In Jeff Brownscheidle’s life as a thru-hiker and writer, automation plays an unexpected role. With Ulysses and the Shortcuts app, he’s tightened his technical routine on the trail to save time for the actual writing as well as battery life. You can exclusively download Jeff’s shortcut here, too.
Automation is having, shall we say, a moment. Spreading its tendrils through our lives everywhere from our homes to our cars and to the supercomputers disguised as smartphones stashed in our pockets, its promises are many. More efficiency, less time wasted on the perfunctory tasks of daily routines, and more focus on the things that really matter.
Perhaps chief among the places you might expect to remain outside the reach of automation is the one I now call home for half the year: wilderness. Six months ago, I left behind the career I’d always known to turn the page on a new chapter of adventure, converting pastimes of long-distance hiking and writing into a full-time endeavor. In those first months—measured equally by nervousness and excitement—my wife and I finished the unfinished, plumbed the depths of what makes a trail, walked through a living history book, and revisited the scene where my long simmering love affair for trails began.
As an engineer, automation was a way of life, a tool to accelerate progress toward technological advancement. As a hiker, defending a detachment from technology that was synonymous with wilderness had always been central to the experience, a line drawn between two sides of my persona. But as a desire to connect my experiences on trail to an audience around the world grew, I found myself brokering a tenuous accord between these strangest of bedfellows.
The paradox of long-distance hiking as a day “job” is the illusion of infinite time that accompanies it. Prying apart sunrise and sunset, alongside stunning scenery and sometimes brutal weather, tasks like water filtration, photography, and image post-processing compete for time with 10 to 12 hours of hiking. And at the end of it all is a bed beneath the stars where I pick up Ulysses to at last begin the ritual of writing.
Accomplishing all of that each day requires a little bit of help, especially when you’re writer, editor, publisher, and webmaster of your own website. Want another twist? Everything I do on trail needs to be both sensitive to battery life and capable of running without an internet connection. Enter: Ulysses and Shortcuts.
Despite the initial unease of bringing automation to the wilderness, it wasn’t long before I realized the potential that even basic shortcuts had to reduce the distance between thoughts in my mind and words on the page.

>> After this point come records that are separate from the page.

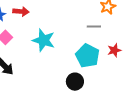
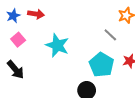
gray line: (94, 26) -> (110, 35), turned 40

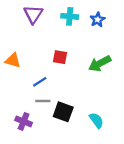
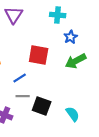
cyan cross: (70, 16) -> (58, 15), moved
blue star: (98, 20) -> (71, 37), moved
red square: (60, 57) -> (39, 55), size x1.5

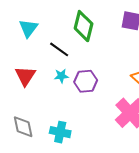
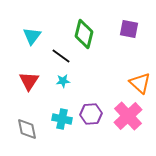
purple hexagon: (86, 81) -> (91, 114), moved
cyan cross: (60, 132) -> (62, 119), moved

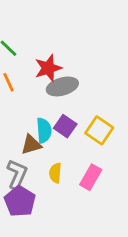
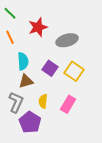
gray ellipse: (62, 86) -> (67, 40), moved
cyan semicircle: (44, 130) -> (23, 61), moved
purple pentagon: (20, 201) -> (30, 122), moved

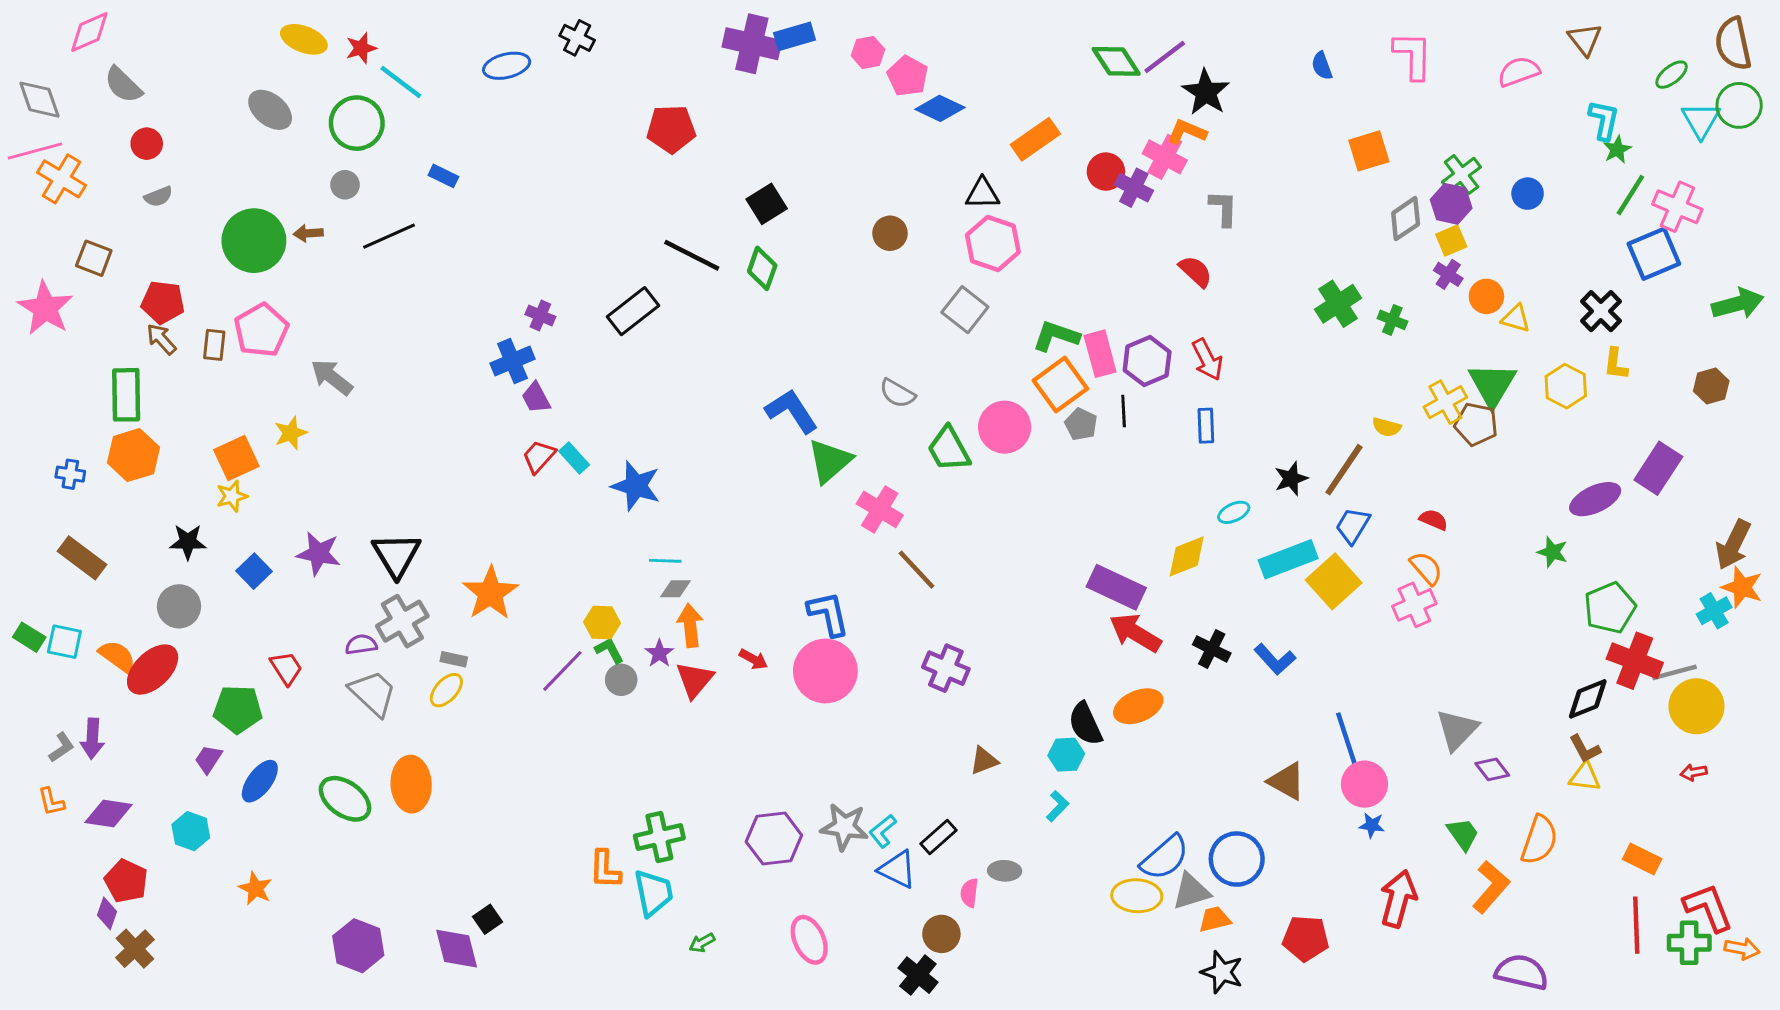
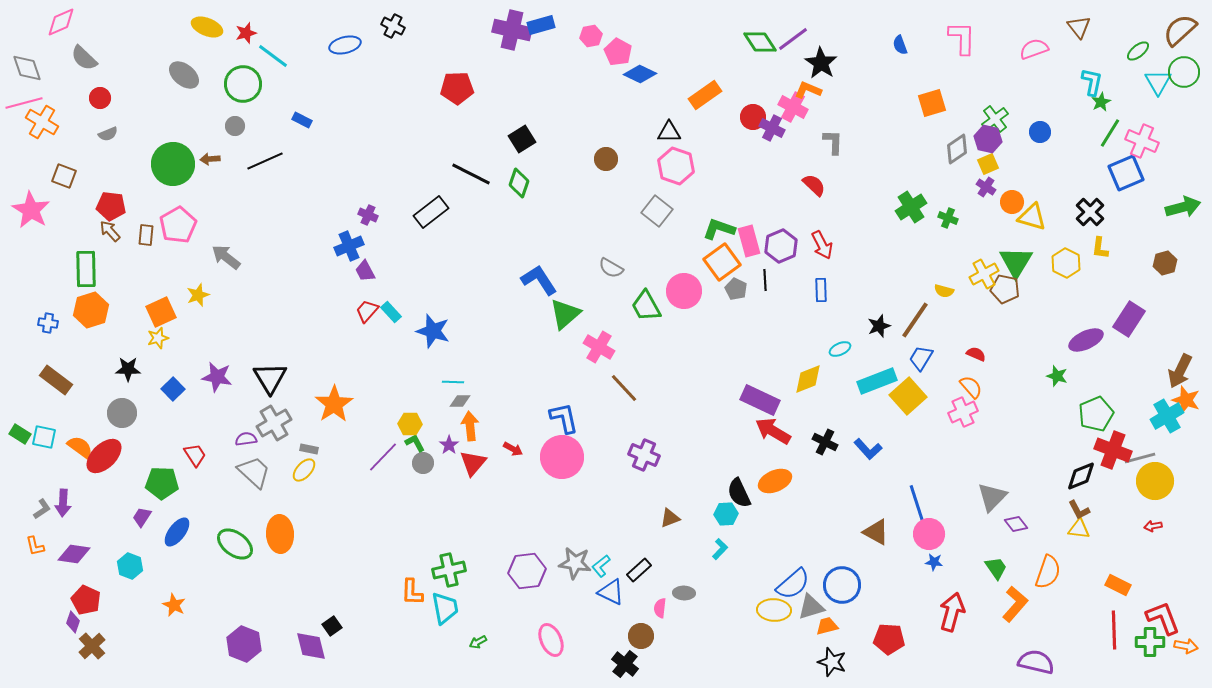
brown semicircle: (1733, 44) -> (1180, 30), turned 60
yellow triangle: (1516, 318) -> (1032, 217), size x1.4
cyan cross: (1714, 611) -> (1167, 416), size x1.4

Limited by time both on trail and in the periodic resupply stops along the way—not to mention the challenge of having only an iPhone at my disposal—much of the writing experience is turned upside down. Tasks like image and SEO optimization, normally deferred until publication time so that the focus can land solely on the writing now must be done up front.

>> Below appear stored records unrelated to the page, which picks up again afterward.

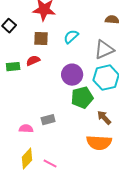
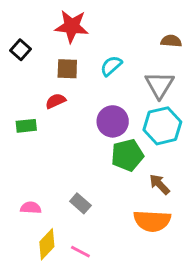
gray triangle: (104, 50) -> (159, 85), turned -35
green rectangle: (13, 67) -> (26, 126), moved
gray rectangle: (48, 120) -> (80, 203), moved, turned 56
pink semicircle: (26, 129) -> (31, 208), moved

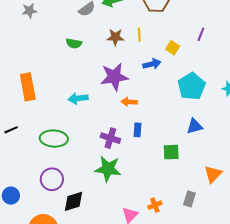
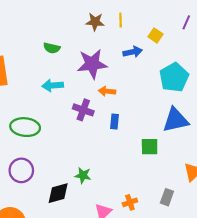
green semicircle: (74, 43) -> (52, 48), moved
blue triangle: (195, 126) -> (176, 120), size x1.5
purple cross: (110, 138) -> (83, 110), moved
green star: (108, 169) -> (83, 175), moved, size x0.6
black diamond: (73, 201) -> (58, 193), moved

Beginning with Ulysses version 24.2, those tasks became a whole lot easier to accomplish before the proverbial pen (read: thumbs) ever hits the proverbial page (read: screen). With the introduction of several new shortcut actions, Ulysses’ already excellent support for automation in the Shortcuts app has gone to a new level.

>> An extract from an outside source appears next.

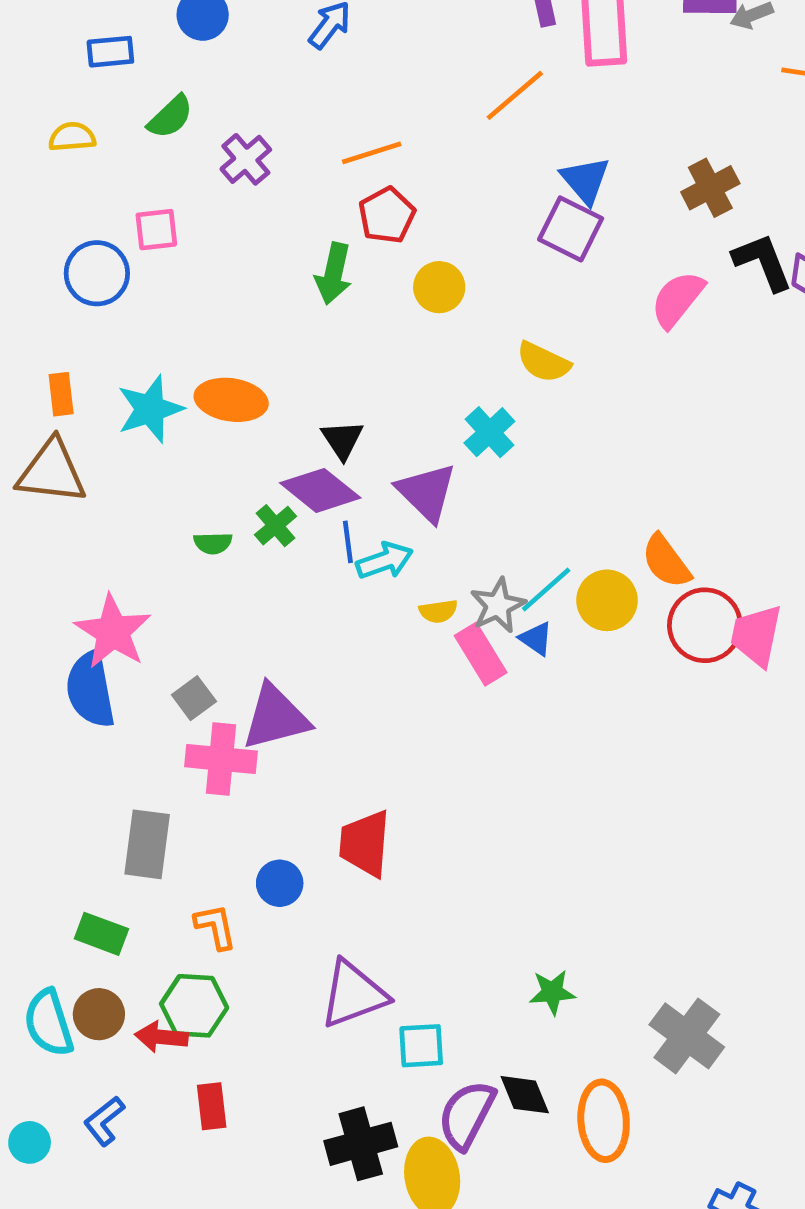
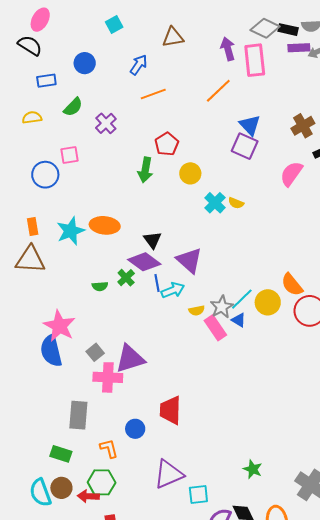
orange line: (372, 153) -> (153, 94), moved
yellow semicircle: (543, 362) -> (236, 203), size x0.7
cyan cross: (489, 432) -> (215, 203), moved
green star: (552, 992) -> (253, 469), turned 30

Detailed metadata about Ulysses sheets, previously available only via x-callback schemes, is now more readily accessible thanks to the Get Callback Identifier and Resolve Sheet Identifier actions, allowing users to bridge the gap between basic actions such as Get Sheet and more complex x-callback-URL actions. Always wished you could send images directly to a Ulysses sheet via Shortcuts? Now you can with the Add Image to Sheet action, complete with fields to specify the image caption, title, width, and export-as fields.
The result? Better backend organization and SEO for you and a better experience for your audience. With the introduction of the new shortcut actions powered by Ulysses, I took the opportunity not only to update my own pre-writing shortcut but also to rewrite it from scratch so that any user can take advantage of it, regardless of their specific workflow or level of comfort with Shortcuts. Simply download the shortcut, answer two import questions, and prompts will guide you the rest of the way. Already comfortable with Shortcuts? Roll up your sleeves and have some fun tailoring it to your own needs.
Not an iPhone or iPad user? With the arrival of MacOS Monterey—and despite a very bumpy start—the Shortcuts app has now officially come to the Mac. As Apple declares the Shortcuts app to be “the future of Mac automation,” Mac users can now not only develop their own shortcuts but run those—like the one above—originally written on iOS or iPadOS.
The engineer in me joins the writer on every adventure down each new trail, and it’s that side that can’t help but wonder at what lies in store for the future of Ulysses and Shortcuts. Perhaps the ability to sort sheets within a group; or to access all metadata in the Ulysses library via native shortcut actions without the need for x-callback-URLs at all; or to edit/delete sheets; or even to batch publish sheets in the background.
I’d welcome them all, because each new feature brings an opportunity that all writers can appreciate, one that Ulysses already excels at: the opportunity to clear the clutter that stands between thinking about writing and actually doing it.